┏━━

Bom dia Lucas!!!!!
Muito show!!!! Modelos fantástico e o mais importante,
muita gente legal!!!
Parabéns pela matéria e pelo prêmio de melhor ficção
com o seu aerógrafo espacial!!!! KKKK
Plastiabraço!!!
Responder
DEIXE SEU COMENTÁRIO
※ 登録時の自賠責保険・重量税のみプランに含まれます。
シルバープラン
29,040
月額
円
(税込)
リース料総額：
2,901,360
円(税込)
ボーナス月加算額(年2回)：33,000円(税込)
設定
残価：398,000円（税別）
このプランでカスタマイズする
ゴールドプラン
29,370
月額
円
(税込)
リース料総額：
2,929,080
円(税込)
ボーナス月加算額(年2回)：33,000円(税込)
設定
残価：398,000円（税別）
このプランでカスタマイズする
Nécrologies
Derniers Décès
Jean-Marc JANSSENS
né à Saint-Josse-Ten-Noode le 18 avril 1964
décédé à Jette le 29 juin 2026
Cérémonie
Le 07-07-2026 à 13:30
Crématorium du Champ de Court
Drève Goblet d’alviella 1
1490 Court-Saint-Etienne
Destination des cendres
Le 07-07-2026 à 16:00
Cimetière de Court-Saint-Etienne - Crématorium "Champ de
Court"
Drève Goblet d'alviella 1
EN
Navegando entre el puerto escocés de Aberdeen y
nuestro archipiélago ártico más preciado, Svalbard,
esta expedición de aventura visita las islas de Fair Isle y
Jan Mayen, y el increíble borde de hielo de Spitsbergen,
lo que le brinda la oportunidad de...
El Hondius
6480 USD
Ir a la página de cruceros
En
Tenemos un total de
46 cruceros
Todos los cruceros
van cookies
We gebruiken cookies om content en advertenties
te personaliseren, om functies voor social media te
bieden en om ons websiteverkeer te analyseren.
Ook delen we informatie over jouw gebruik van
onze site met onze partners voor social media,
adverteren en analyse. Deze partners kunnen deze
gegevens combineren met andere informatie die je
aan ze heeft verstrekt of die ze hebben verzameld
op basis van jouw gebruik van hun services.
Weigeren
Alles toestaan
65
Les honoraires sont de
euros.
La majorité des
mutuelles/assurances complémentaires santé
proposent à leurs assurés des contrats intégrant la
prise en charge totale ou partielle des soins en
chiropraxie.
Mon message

┗━━

**Instructions to follow**
Lines in the entries above that hold "Saint" should be counted; give only that count.

**Exercise solution**
3